BEGIN DATA UNDER STUDY
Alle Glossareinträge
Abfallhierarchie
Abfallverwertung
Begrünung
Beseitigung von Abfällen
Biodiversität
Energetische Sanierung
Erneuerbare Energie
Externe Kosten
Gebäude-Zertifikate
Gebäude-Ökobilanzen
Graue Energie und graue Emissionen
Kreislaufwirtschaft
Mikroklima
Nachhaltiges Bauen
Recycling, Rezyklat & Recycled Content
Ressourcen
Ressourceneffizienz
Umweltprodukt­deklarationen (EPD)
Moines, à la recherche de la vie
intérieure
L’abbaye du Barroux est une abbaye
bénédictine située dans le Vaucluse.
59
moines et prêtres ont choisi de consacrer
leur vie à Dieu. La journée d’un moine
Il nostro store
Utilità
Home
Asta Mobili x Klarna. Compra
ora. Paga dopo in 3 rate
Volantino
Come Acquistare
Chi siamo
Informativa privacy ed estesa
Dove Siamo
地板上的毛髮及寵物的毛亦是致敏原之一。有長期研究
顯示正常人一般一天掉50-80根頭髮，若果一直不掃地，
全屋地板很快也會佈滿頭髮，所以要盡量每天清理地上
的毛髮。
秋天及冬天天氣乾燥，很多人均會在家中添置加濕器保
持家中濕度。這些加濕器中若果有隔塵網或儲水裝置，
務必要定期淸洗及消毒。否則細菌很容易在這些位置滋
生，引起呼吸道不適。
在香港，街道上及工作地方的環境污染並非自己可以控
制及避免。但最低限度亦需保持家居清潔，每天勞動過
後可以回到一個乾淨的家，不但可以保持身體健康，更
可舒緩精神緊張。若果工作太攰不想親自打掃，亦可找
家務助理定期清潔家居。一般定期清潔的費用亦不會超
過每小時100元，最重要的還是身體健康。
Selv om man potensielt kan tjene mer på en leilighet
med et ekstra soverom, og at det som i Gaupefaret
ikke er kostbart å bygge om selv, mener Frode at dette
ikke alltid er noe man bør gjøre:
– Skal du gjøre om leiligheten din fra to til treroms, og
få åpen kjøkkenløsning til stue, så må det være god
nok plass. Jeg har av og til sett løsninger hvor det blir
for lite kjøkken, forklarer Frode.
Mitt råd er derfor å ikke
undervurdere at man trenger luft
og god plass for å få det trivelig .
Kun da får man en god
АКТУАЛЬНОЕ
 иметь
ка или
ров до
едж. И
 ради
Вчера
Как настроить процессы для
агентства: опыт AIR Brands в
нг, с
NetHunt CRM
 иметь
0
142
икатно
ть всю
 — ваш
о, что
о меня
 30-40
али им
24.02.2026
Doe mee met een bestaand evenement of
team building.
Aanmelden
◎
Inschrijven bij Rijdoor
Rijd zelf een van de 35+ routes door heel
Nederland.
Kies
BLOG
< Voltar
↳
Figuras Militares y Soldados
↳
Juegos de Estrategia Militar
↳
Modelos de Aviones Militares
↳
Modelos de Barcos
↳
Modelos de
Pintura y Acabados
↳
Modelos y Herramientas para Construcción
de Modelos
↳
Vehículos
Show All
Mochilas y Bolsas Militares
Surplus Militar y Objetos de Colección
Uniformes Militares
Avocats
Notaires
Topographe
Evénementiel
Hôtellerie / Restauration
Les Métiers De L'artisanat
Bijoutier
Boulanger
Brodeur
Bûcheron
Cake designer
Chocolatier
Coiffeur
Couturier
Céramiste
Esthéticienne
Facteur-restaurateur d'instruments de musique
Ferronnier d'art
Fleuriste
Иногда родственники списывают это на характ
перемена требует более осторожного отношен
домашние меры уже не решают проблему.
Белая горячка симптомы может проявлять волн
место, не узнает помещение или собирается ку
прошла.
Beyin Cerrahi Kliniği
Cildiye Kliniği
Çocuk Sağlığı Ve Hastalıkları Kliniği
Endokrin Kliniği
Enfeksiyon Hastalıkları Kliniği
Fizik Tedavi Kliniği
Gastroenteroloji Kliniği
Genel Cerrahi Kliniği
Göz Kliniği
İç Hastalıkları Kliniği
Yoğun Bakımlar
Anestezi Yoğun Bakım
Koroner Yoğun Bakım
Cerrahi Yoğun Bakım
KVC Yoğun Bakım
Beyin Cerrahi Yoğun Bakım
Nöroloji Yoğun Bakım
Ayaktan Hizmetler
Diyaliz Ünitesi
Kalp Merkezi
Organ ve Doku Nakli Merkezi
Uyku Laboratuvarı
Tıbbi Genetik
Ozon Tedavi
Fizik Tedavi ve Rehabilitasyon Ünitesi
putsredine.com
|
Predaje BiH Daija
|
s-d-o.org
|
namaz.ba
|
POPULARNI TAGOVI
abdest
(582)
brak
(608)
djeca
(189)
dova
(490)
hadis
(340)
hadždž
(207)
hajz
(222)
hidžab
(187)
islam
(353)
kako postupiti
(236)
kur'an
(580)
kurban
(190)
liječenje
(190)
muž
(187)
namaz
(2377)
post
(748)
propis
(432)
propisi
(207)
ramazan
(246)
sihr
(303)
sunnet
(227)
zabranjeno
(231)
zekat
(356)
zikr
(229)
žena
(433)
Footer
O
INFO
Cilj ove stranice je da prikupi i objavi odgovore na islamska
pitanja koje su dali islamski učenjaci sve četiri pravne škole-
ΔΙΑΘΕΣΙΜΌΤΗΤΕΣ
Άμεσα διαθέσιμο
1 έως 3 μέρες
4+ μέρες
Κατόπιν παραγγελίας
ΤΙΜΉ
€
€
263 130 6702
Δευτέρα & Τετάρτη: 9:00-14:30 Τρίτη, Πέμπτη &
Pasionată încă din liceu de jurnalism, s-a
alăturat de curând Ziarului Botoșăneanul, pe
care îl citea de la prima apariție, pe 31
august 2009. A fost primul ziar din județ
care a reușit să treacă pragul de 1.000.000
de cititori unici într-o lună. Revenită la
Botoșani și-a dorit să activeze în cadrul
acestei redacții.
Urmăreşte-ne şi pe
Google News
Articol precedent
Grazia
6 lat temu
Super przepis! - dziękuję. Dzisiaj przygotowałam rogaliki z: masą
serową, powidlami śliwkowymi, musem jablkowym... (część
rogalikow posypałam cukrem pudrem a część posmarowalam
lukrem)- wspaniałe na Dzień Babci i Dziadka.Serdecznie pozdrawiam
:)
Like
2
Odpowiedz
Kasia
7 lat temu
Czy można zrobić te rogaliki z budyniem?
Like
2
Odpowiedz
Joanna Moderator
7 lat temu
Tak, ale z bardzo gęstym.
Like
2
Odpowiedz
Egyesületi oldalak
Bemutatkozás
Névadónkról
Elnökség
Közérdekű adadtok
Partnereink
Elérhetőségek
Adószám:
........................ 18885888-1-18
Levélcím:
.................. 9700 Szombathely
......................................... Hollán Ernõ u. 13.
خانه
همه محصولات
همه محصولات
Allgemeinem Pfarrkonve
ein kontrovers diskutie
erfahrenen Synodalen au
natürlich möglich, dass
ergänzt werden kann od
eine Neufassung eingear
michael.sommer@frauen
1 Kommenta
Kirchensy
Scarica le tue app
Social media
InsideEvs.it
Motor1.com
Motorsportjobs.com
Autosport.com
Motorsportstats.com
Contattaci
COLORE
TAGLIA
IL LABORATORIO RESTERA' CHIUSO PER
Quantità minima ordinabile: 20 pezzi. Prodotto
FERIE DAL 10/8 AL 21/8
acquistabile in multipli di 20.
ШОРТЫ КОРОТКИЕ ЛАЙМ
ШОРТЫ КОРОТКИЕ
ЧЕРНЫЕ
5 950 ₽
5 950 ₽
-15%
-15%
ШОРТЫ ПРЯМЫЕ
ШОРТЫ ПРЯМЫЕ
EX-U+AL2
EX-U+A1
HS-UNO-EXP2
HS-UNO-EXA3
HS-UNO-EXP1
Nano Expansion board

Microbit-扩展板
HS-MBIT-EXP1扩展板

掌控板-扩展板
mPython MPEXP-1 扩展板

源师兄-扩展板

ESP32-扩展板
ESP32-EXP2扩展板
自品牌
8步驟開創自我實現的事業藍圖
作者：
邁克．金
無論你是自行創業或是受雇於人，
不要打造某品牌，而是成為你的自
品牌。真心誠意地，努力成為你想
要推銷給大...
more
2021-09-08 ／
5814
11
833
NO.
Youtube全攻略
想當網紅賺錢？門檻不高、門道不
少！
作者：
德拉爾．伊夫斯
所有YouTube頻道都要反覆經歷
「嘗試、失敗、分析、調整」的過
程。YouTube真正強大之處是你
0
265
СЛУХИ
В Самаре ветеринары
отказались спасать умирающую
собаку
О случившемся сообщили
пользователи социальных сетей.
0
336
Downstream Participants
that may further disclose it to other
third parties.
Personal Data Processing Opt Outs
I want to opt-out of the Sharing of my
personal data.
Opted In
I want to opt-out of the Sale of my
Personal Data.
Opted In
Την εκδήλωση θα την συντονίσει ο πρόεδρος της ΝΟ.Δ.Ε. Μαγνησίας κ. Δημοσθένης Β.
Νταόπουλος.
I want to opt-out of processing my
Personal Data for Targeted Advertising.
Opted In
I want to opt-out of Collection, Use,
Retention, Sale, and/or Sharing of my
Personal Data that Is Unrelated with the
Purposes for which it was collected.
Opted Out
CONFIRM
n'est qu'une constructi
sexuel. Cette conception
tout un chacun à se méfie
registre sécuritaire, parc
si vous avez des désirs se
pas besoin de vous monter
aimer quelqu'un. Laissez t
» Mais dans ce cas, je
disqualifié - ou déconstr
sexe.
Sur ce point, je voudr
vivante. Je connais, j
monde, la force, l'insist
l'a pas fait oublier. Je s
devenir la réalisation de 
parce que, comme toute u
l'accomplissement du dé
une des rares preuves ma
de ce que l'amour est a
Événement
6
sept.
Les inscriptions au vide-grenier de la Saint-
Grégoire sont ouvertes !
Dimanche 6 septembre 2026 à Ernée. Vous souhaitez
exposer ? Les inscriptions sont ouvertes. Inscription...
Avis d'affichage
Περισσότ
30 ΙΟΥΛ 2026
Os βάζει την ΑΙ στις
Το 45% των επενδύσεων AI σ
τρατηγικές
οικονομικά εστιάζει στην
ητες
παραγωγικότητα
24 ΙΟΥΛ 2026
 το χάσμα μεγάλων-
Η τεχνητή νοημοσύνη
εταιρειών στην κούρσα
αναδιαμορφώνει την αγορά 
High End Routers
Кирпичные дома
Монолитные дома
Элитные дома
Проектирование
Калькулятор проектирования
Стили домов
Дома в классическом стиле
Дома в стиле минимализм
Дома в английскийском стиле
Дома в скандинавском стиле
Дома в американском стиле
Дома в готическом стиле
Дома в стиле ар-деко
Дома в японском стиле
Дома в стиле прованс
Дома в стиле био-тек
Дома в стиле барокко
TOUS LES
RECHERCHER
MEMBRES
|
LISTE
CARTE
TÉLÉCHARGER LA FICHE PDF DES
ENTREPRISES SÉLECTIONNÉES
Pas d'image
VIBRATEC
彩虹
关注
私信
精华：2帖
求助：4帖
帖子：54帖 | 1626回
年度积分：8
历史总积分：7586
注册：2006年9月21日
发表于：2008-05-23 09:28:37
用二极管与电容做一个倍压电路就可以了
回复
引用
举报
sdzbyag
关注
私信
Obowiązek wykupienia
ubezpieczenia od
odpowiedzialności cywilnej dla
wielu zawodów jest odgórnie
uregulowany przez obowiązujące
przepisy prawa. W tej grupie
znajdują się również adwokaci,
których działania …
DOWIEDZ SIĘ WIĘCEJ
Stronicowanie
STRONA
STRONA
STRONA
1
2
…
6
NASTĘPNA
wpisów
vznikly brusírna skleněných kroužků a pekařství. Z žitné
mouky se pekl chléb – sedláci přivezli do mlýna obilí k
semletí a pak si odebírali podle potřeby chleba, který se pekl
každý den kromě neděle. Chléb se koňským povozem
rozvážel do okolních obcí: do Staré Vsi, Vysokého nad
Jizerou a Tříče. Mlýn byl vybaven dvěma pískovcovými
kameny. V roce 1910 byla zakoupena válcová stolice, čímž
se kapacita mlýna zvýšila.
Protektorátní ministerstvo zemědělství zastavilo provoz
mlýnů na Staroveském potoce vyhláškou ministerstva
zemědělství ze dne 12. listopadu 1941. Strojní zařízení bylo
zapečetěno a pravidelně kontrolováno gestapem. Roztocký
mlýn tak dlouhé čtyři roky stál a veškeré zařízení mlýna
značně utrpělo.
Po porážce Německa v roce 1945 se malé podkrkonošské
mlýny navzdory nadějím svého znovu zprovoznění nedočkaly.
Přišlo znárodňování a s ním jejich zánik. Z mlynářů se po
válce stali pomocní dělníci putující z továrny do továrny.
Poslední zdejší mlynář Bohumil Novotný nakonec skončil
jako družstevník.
END DATA UNDER STUDY
- PROBLEM STATEMENT -
Taking the entries above, restate exactly those lines that fall between the line with "HS-UNO-EXP2" and the line with "εταιρειών στην κούρσα", keeping both of those lines too.

- ANSWER -
HS-UNO-EXP2
HS-UNO-EXA3
HS-UNO-EXP1
Nano Expansion board

Microbit-扩展板
HS-MBIT-EXP1扩展板

掌控板-扩展板
mPython MPEXP-1 扩展板

源师兄-扩展板

ESP32-扩展板
ESP32-EXP2扩展板
自品牌
8步驟開創自我實現的事業藍圖
作者：
邁克．金
無論你是自行創業或是受雇於人，
不要打造某品牌，而是成為你的自
品牌。真心誠意地，努力成為你想
要推銷給大...
more
2021-09-08 ／
5814
11
833
NO.
Youtube全攻略
想當網紅賺錢？門檻不高、門道不
少！
作者：
德拉爾．伊夫斯
所有YouTube頻道都要反覆經歷
「嘗試、失敗、分析、調整」的過
程。YouTube真正強大之處是你
0
265
СЛУХИ
В Самаре ветеринары
отказались спасать умирающую
собаку
О случившемся сообщили
пользователи социальных сетей.
0
336
Downstream Participants
that may further disclose it to other
third parties.
Personal Data Processing Opt Outs
I want to opt-out of the Sharing of my
personal data.
Opted In
I want to opt-out of the Sale of my
Personal Data.
Opted In
Την εκδήλωση θα την συντονίσει ο πρόεδρος της ΝΟ.Δ.Ε. Μαγνησίας κ. Δημοσθένης Β.
Νταόπουλος.
I want to opt-out of processing my
Personal Data for Targeted Advertising.
Opted In
I want to opt-out of Collection, Use,
Retention, Sale, and/or Sharing of my
Personal Data that Is Unrelated with the
Purposes for which it was collected.
Opted Out
CONFIRM
n'est qu'une constructi
sexuel. Cette conception
tout un chacun à se méfie
registre sécuritaire, parc
si vous avez des désirs se
pas besoin de vous monter
aimer quelqu'un. Laissez t
» Mais dans ce cas, je
disqualifié - ou déconstr
sexe.
Sur ce point, je voudr
vivante. Je connais, j
monde, la force, l'insist
l'a pas fait oublier. Je s
devenir la réalisation de 
parce que, comme toute u
l'accomplissement du dé
une des rares preuves ma
de ce que l'amour est a
Événement
6
sept.
Les inscriptions au vide-grenier de la Saint-
Grégoire sont ouvertes !
Dimanche 6 septembre 2026 à Ernée. Vous souhaitez
exposer ? Les inscriptions sont ouvertes. Inscription...
Avis d'affichage
Περισσότ
30 ΙΟΥΛ 2026
Os βάζει την ΑΙ στις
Το 45% των επενδύσεων AI σ
τρατηγικές
οικονομικά εστιάζει στην
ητες
παραγωγικότητα
24 ΙΟΥΛ 2026
 το χάσμα μεγάλων-
Η τεχνητή νοημοσύνη
εταιρειών στην κούρσα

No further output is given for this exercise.